The memo also said that Garland was directing the FBI to work with United States Attorneys to hold meetings at every level of government in the country to “facilitate the discussion of strategies for addressing threats.”
During Garland’s testimony this week, Sen. Charles Grassley, R-Iowa, criticized Garland’s memo for what he said was the targeting of parents trying to exercise their rights, according to USA Today.
“That is a poisonous, chilling effect,” USA Today quoted Grassley as saying. “This kind of looks like something that would come out of a communist country.”
North Carolina School Boards Association reacts
The National School Boards Association has faced a flurry of attacks since it put out its letter from those who say it is trying to stop parents from advocating for their children at local school board meetings. Among those who have been critical of the national organization are many state school boards associations, including North Carolina’s.
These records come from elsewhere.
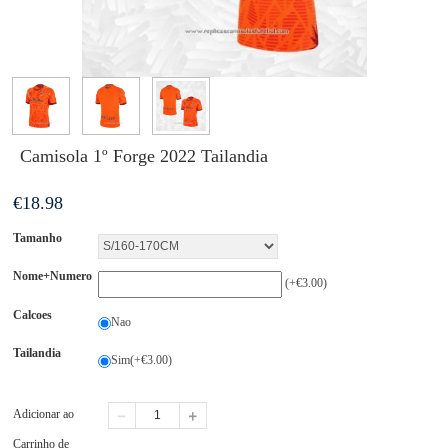
Camisola 1º Forge 2022 Tailandia
€
18.98
Tamanho
Nome+Numero
(+€3.00)
Calcoes
Nao
Tailandia
Sim(+€3.00)
Adicionar ao
Carrinho de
On Oct. 11, the North Carolina School Boards Association put out a statement disavowing any association with the National School Boards Association letter on school threats.
Here is the statement from Leanne Winner, the executive director of the organization.
“The NC School Boards Association had no role in creating the National School Boards Association’s letter to President Biden—we were not privy to any drafts of or conversations about the letter prior to its release. The Association does not agree with the tone or language in the letter nor the request for federal agencies to intervene in our communities. I have written to both NSBA President Garcia and NSBA Interim Executive Director Chip Slaven conveying the Association’s disagreement with the letter’s tone and contents.
“NCSBA strongly believes that students, parents, and community members should and need to be able to voice their opinions to their elected officials. However, there should be no place in our public discourse for criminal acts, such as bringing weapons to school board meetings, destruction of public and private property, and death threats. Unfortunately, we have seen examples of all these things in recent months and weeks in North Carolina. We have shared with school districts that any criminal acts should immediately be reported to local law enforcement, which is best equipped to handle such situations and determine if they need further assistance. In the same vein, I believe it is best left to law enforcement to determine what constitutes intimidation, harassment, and threats.”
Earlier in September, prior to the National School Boards Association letter, the NC School Boards Association reached out to Gov. Roy Cooper and lawmakers asking for help with school board threats. Specifically, they were asking lawmakers to change the requirement that districts revisit their mask policies every month. Meetings where local school boards have to vote on the issue of masks are the source of a lot of strife.
This week, the National School Boards Association also apologized for its letter to the federal government.
In his testimony this week, Garland said that he “wanted the memorandum to assure people that we recognize the rights of spirited debate,” and that he didn’t think it “reasonable to read this memorandum as chilling anyone’s rights,” according to the USA Today article.
“It expressly recognizes the constitutional right to make arguments about your children’s education,” USA Today quotes him as saying.
Grassley and others have called on Garland to take the memo back but he has, thus far, refused.